Wednesday, August 10, 2011

Spicy Pork and Vegetable Soup (Biggest Book of Slow Cooker Recipes)


Edie told me about this recipe and Ron cooked it for me. I do lead the good life. It was really delicious and Ron and Ronny even enjoyed it. This recipe serves 6, has 9 grams of fat, 5 grams of fiber and 18 grams of protein. The guys did not want spinach in theirs, so I just added it to my bowl and it worked great.

Ingredients:
1 LB boneless pork
1 tbsp cooking oil
1/2 cup chopped onion
2 cloves garlic, minced
1 tsp paprika
3 cups water
3 medium carrots cut into 1/2 inch pieces
1/2 LB winter squash cut into 1/2 inch pieces
1 8 3/4 ounce can whole kernel corn
4 tsp instant beef bouillon granules
1/2 tsp salt
1/4 tsp ground red pepper
2 cups torn fresh spinach (optional)

1. Cut meat into 1/2 inch cubes. In large skillet brown half of meat in hot oil. Remove meat, set aside. Brown remaining meat with onion, garlic, and paprika.
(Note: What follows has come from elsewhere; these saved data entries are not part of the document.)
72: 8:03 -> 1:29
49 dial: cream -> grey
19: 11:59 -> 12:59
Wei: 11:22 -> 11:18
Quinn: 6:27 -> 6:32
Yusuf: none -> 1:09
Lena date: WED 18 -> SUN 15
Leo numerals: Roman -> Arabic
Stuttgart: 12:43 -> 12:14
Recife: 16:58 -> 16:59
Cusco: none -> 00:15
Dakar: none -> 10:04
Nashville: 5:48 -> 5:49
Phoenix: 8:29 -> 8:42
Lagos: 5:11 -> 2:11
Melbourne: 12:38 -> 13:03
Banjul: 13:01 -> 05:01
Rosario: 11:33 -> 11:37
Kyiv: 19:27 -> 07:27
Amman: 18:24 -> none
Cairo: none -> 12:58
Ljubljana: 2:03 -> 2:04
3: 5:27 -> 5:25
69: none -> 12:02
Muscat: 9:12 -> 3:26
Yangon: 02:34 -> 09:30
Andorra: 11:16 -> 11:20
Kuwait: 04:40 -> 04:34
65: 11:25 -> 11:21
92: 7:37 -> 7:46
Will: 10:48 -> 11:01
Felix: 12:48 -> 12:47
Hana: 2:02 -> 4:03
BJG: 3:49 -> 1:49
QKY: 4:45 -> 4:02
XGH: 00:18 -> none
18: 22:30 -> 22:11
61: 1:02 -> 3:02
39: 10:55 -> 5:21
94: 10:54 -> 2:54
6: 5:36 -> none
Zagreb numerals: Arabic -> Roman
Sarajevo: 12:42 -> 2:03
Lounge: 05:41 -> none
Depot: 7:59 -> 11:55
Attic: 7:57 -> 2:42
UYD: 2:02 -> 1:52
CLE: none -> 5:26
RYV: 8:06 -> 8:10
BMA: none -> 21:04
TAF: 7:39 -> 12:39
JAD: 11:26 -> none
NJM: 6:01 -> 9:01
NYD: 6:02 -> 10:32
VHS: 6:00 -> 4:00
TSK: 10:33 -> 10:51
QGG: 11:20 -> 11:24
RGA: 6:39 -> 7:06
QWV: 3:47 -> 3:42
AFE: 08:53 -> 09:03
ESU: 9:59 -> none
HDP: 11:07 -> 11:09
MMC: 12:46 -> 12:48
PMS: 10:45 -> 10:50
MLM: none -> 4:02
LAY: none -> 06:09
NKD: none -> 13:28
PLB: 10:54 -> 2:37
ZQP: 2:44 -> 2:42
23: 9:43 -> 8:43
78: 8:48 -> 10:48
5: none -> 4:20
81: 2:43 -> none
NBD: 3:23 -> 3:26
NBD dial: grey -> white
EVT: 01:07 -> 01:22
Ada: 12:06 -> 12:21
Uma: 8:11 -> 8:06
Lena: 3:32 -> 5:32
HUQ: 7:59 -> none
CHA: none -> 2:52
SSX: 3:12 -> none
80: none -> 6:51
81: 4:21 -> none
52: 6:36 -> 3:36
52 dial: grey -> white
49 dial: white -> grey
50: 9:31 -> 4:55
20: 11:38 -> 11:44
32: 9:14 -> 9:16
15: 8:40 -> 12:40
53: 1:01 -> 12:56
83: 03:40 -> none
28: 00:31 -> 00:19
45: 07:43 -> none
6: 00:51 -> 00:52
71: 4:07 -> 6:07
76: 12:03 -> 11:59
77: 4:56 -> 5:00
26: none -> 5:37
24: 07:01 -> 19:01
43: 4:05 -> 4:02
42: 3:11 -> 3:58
2. meanwhile, in a 3 1/2 to 4-quart slow cooker place water, carrots, squash, sweet potato, undrained corn, beef bouillon granules, salt, and red pepper. Stir in all meat and onion mixture. Cover, cook on low heat setting for 10-11 hours or on high heat setting for 5 to 5 1/2 hours.

3. Before serving, add torn spinach to soup and stir until slightly wilted.